Successivamente si trasferisce a Firenze dove frequenta il corso per l’arte e il restauro presso Palazzo Spinelli, esperienza che risulta fondamentale per l’acquisizione delle tecniche antiche. Il restauro è un lavoro in cui riesce ad esprimere la sua cura maniacale per i dettagli e la perfezione dell’esecuzione, ma troppo freddo ed impersonale, così l’artista che in quegli anni vive il momento di maggiore carica creativa, torna a San Bellino dove inizia a dipingere ed espone in diverse personali e collettive tra queste la biennale giovani Triveneta.
È in questi anni che riceve alcune commissioni da una vetreria locale, si tratta di decorazioni e pitture su specchi. È l’ occasione che gli permette di acquisire le prime nozioni tecniche sulle lavorazioni del vetro, prima di sabbiatura e poi di legatura a piombo. Visitando rinomati laboratori di vetrate, si procura informazioni e materiali.

Inizia così per l’artista un percorso da autodidatta che lo porta ad innamorarsi sempre più del “Mestiere”, soprattutto della tecnica della legatura a piombo e della pittura a “grisaglia”.
La possibilità di continuare in quella che è ormai diventata una passione viene quando Sandro riceve una nuova commissione dalla stessa vetreria.
Questo fa sì che egli possa reinvestire il ricavato per ampliare il piccolo garage di casa dove lavora ormai a tempo pieno.
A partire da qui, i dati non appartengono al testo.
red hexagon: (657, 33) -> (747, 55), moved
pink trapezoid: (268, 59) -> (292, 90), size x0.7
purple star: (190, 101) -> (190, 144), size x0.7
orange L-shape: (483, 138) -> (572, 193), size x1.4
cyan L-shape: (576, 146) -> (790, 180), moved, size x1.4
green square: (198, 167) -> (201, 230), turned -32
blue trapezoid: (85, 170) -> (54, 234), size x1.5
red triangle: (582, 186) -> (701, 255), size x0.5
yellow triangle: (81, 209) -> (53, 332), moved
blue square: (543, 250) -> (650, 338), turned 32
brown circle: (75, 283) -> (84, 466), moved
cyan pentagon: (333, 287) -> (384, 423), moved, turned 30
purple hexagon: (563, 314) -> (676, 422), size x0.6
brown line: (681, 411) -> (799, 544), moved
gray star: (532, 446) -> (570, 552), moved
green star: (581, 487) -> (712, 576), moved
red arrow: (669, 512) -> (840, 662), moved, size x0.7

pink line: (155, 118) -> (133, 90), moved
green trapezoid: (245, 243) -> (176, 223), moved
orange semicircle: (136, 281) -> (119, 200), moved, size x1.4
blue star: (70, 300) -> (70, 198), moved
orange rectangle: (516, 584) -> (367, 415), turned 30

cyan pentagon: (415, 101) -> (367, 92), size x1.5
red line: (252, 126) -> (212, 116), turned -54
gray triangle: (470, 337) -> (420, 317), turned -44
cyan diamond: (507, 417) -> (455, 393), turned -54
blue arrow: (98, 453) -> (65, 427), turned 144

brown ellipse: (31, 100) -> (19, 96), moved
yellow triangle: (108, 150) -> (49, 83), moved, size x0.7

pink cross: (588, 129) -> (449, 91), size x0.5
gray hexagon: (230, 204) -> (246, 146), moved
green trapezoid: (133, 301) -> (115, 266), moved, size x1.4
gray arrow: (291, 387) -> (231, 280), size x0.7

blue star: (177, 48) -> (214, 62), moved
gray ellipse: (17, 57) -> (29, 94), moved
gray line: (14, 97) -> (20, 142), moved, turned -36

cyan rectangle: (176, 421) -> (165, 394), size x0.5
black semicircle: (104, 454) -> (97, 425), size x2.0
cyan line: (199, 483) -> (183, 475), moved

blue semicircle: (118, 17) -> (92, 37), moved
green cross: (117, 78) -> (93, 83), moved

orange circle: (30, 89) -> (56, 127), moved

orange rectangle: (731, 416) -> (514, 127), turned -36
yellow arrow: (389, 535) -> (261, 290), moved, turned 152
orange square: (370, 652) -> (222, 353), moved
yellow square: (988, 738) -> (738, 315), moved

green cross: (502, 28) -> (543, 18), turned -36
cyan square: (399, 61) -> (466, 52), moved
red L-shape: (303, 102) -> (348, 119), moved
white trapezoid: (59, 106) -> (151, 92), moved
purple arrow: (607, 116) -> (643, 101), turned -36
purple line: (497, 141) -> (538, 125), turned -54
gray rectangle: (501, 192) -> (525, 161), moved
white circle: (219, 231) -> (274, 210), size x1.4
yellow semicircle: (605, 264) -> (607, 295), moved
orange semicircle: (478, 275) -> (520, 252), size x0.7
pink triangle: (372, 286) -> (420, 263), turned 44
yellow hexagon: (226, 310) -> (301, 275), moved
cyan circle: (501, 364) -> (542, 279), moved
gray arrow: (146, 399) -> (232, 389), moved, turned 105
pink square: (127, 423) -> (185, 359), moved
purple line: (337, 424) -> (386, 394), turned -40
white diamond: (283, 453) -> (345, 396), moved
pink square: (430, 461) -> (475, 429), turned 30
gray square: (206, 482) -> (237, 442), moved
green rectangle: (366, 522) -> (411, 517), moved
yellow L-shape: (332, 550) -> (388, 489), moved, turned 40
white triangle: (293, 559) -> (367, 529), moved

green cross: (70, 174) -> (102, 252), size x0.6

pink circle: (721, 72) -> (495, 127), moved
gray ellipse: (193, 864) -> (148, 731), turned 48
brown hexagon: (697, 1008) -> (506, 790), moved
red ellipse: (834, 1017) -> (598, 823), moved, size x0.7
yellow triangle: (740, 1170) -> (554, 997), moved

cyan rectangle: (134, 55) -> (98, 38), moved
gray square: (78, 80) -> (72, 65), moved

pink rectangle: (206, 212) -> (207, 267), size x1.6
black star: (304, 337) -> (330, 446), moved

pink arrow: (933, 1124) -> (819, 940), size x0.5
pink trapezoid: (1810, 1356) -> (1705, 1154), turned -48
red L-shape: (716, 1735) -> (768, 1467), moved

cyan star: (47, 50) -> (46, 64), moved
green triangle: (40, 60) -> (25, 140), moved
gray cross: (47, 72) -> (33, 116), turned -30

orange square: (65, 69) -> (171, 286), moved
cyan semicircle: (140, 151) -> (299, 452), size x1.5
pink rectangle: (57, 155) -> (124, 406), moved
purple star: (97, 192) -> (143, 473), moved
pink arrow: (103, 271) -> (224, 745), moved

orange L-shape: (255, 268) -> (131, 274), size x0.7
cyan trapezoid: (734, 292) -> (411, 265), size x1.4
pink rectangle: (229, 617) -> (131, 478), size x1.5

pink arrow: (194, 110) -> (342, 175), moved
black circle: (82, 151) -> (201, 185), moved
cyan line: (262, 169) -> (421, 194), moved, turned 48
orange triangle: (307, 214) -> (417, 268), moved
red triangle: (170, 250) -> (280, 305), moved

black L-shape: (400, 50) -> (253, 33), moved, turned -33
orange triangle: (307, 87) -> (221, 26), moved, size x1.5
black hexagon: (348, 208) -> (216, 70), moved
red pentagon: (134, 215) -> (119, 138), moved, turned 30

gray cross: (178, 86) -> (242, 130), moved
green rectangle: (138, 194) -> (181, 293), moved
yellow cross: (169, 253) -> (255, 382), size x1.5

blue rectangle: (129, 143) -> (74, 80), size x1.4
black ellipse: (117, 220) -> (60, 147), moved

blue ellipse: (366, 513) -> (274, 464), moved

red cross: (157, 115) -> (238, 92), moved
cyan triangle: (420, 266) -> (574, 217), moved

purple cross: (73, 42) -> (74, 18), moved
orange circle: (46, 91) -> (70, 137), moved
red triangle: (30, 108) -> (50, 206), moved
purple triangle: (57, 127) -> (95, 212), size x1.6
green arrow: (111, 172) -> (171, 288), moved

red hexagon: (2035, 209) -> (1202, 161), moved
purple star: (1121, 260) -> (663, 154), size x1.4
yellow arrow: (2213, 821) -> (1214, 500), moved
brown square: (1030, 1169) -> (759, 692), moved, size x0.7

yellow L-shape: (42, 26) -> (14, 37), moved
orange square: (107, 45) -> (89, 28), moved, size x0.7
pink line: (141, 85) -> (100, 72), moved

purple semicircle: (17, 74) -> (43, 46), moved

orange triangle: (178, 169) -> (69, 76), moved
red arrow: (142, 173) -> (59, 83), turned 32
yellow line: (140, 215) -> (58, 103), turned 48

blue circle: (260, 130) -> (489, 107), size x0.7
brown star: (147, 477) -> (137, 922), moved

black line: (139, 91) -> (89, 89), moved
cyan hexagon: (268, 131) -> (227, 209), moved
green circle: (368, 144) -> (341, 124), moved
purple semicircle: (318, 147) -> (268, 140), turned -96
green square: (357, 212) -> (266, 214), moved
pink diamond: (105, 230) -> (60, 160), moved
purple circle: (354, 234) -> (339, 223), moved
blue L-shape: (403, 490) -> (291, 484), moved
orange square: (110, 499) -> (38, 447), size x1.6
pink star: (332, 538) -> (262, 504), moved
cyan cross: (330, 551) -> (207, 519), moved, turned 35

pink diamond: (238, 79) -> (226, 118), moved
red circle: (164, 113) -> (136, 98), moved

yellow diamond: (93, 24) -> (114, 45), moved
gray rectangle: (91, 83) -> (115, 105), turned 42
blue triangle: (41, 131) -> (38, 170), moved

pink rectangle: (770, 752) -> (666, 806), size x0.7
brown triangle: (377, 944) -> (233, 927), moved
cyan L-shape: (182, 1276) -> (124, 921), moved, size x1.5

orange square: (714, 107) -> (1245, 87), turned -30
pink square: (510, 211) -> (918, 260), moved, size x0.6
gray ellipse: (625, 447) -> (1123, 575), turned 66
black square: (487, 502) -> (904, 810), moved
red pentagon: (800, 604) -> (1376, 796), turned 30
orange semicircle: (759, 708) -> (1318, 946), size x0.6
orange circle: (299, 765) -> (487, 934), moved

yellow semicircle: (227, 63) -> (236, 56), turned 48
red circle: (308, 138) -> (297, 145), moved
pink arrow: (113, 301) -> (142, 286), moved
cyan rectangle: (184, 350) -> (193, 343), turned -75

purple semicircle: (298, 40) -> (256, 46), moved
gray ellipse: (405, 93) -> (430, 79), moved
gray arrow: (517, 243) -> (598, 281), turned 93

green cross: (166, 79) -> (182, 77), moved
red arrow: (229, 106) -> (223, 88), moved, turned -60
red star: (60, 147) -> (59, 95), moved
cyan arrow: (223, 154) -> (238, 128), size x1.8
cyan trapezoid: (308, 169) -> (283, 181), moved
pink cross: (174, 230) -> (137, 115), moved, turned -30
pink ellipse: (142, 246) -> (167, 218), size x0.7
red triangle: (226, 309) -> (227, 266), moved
Presto questo spazio risulterà poco adeguato alla mole di lavoro che ormai esegue, quindi, nel 1990, il laboratorio si trasferisce nella piazza di San Bellino.

Vengono assunti come dipendenti i due fratelli, Franco e Fabrizio oltre a Rossana e viene acquistata una delle prime sabbiatrici professionali presenti nel mercato per meglio sviluppare la tecnica della sabbiatura.
Il laboratorio rimane a tutt’oggi nella piazza, ciononostante, nel 1993 viene rilevato uno storico complesso che negli anni viene restaurato dagli stessi fratelli Tomanin, e adibito a mostra e laboratorio oltre che a dimora dello stesso Sandro.
L’evoluzione professionale ha un momento importante nel 1996, quasi una rivoluzione per l’artista, che inizia a lavorare con innovativi sistemi di progettazione grafica computerizzata.
Tra le primissime aziende del settore la vetreria crea con sistemi digitali i cartoni delle vetrate oltre ai disegni originali per la sabbiatura. Digitalizza e vettorializza tutti i cartoni precedentemente creati a mano libera creando un archivio vasto e importante.
Lo studio di collocazione delle opere che la grafica computerizzata consente e la completa e totale lavorazione artigianale delle opere danno un valore aggiunto alla vetreria e ai prodotti da essa offerti. Da allora il livello e la qualità dei lavori sono in continua evoluzione, la Vetreria acquisisce commissioni di prestigio.

Nel 1998 vengono realizzate le vetrate di villa Molin Avezzù a Fratta Polesine, grazie a questo importante lavoro eseguito, viene conferita a Sandro l’onorificenza di Cavaliere del Lavoro.
Nel 2000 vengono commissionate due vetrate istoriate per la Basilica di San Bellino.
Nella stessa Basilica la Vetreria aveva realizzato e donato alla comunità due importanti vetrate con storie della vita di San Bellino.

Alla Vetreria arrivano anche commissioni dall’estero, tra le realizzazioni più prestigiose quella per l’esclusivo Hotel Hermitage di Monte Carlo, un grande vetro sabbiato e illuminato per la sala Eiffel.
La Vetreria partecipa ad esposizioni internazionali ed è in continua espansione.
Negli anni si aggiungono al team anche la giovanissima Elisabetta e l’incomparabile e sorridente Manuel.

Sandro continua a progettare nuove opere, la sua fervida creatività dà vita a pezzi unici e irripetibili che fondono luce e colore in opere che emozionano e toccano lo spirito.
Ovviamente egli è un artista a tutto tondo e continua anche a dipingere: nello splendido showroom sono esposti quadri della sua personale collezione che egli conserva gelosamente ma che non sfuggono all’attento visitatore e fanno di Sandro un artista eclettico e assolutamente da scoprire.